The proteins that ncRNAs regulate are distributed throughout the nucleus and cytoplasm. In the nucleus, ncRNAs can act as scaffolds for transcription factors or chromatin remodeler proteins, regulating transcription or chromatin accessibility, respectively (
trans–regulation). In the cytoplasm, they can affect protein assembly and activity by forming complexes with proteins, participating in various biological processes such as signal transduction and enzyme activity. For example, Huarte’s research revealed that LincRNA-p21 can repress transcription by physically associating with hnRNP-K, which is required for the proper genomic localization of hnRNP-K at repressed genes and regulates p53-mediated apoptosis [
15]. Jiang’s study reported that DEANR1 facilitates FOXA2 activation by facilitating SMAD2/3 recruitment to the FOXA2 promoter [
16].
Additionally, ncRNAs have been found to act as sponges for RNA-binding proteins (RBPs), recruiting and sequestering RBPs, inhibiting their activity, or altering their localization in the cytoplasm and nucleus [
17]. The association of ncRNAs with RBPs forms lncRNA–protein complexes that play roles in a wide range of biological processes.
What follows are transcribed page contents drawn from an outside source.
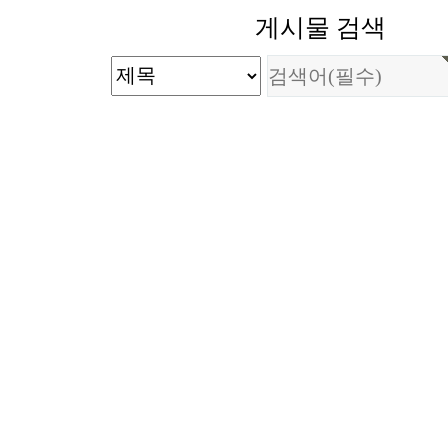
게시물 검색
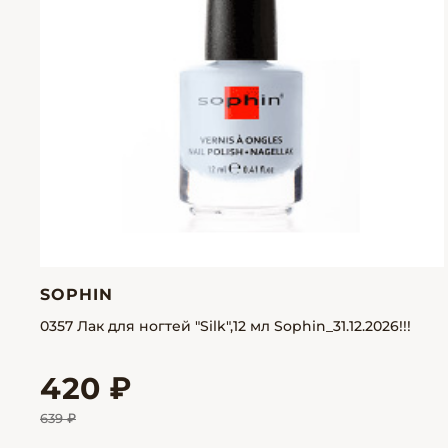
SOPHIN
0357 Лак для ногтей "Silk",12 мл Sophin_31.12.2026!!!
420 ₽
639 ₽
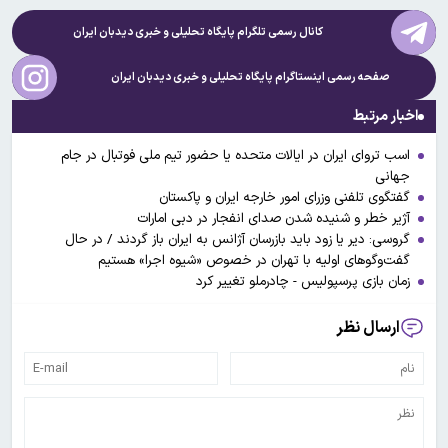
کانال رسمی تلگرام پایگاه تحلیلی و خبری
دیدبان ایران
صفحه رسمی اینستاگرام پایگاه تحلیلی و خبری
دیدبان ایران
اخبار مرتبط
اسب تروای ایران در ایالات متحده یا حضور تیم ملی فوتبال در جام
جهانی
گفتگوی تلفنی وزرای امور خارجه ایران و پاکستان
آژیر خطر و شنیده شدن صدای انفجار در دبی امارات
گروسی: دیر یا زود باید بازرسان آژانس به ایران باز گردند / در حال
گفت‌وگوهای اولیه با تهران در خصوص «شیوه اجرا» هستیم
زمان بازی پرسپولیس - چادرملو تغییر کرد
ارسال نظر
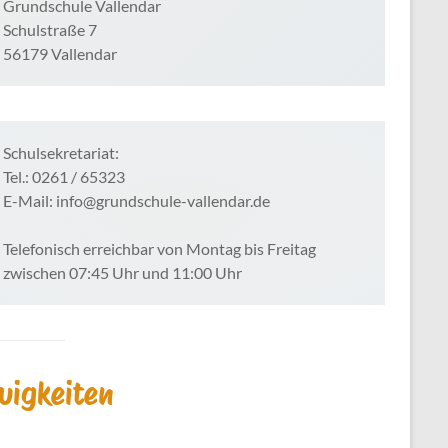
Grundschule Vallendar
Schulstraße 7
56179 Vallendar
Schulsekretariat:
Tel.: 0261 / 65323
E-Mail: info@grundschule-vallendar.de
Telefonisch erreichbar von Montag bis Freitag
zwischen 07:45 Uhr und 11:00 Uhr
uigkeiten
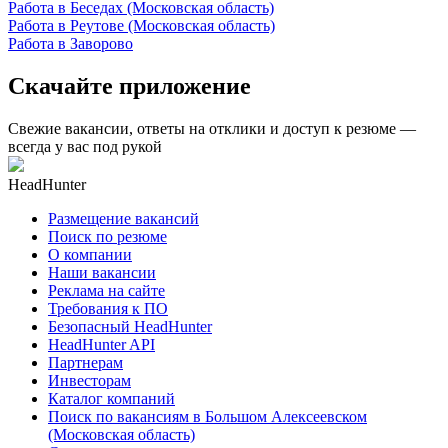
Работа в Беседах (Московская область)
Работа в Реутове (Московская область)
Работа в Заворово
Скачайте приложение
Свежие вакансии, ответы на отклики и доступ к резюме —
всегда у вас под рукой
HeadHunter
Размещение вакансий
Поиск по резюме
О компании
Наши вакансии
Реклама на сайте
Требования к ПО
Безопасный HeadHunter
HeadHunter API
Партнерам
Инвесторам
Каталог компаний
Поиск по вакансиям в Большом Алексеевском
(Московская область)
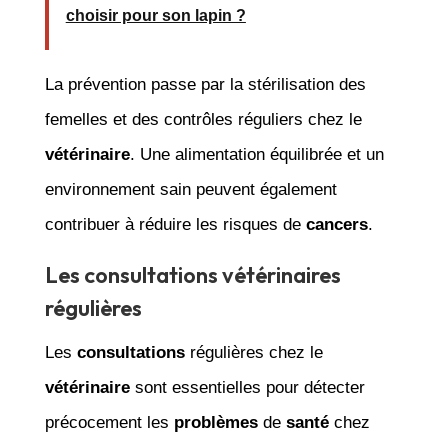
choisir pour son lapin ?
La prévention passe par la stérilisation des
femelles et des contrôles réguliers chez le
vétérinaire
. Une alimentation équilibrée et un
environnement sain peuvent également
contribuer à réduire les risques de
cancers
.
Les consultations vétérinaires
régulières
Les
consultations
régulières chez le
vétérinaire
sont essentielles pour détecter
précocement les
problèmes
de
santé
chez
In recent years, there has been a growing recognition of the role of proteins in undergoing phase separation and phase transition, which are involved in important physiological and pathological processes. RNA, although traditionally considered a “supporting player,” has the ability to influence the phase transition of proteins through its interactions with them. While RNA has mostly been studied in its supportive role in phase separation and phase transition, it has the potential to actively drive these processes. A recent study by Lu and colleagues has shed light on the ability of RNA molecules with expanded CAG repeats (eCAGr) to undergo sol–gel phase transitions. This cytoplasmic RNA gelation process sequesters eEF2, leading to disruptions in global protein synthesis. This finding highlights the potential of RNA to actively participate in the phase separation and phase transition processes, exerting a significant impact on cellular activities [
18].
These insights demonstrate that RNA’s involvement in phase separation and phase transition is not limited to a mere supporting role. It possesses the potential to drive these processes and play a more significant role than has been previously recognized. Further research in this area will help us to better understand the intricate interplay between RNA, proteins, and phase separation, contributing to our knowledge of cellular function and dysfunction.
In summary, ncRNAs regulate diverse biological processes and play regulatory roles in various biological processes and diseases. They achieve their functions through interactions with DNA, RNA, and proteins. LncRNAs can regulate gene expression at both the transcriptional and post-transcriptional levels, and participate in the formation and activity regulation of protein complexes. The interplay between ncRNAs and macroproteins is vital for organism development and the coordination of biological processes, including metabolism, the maintenance of genome integrity, immune responses, and disease and stress responses.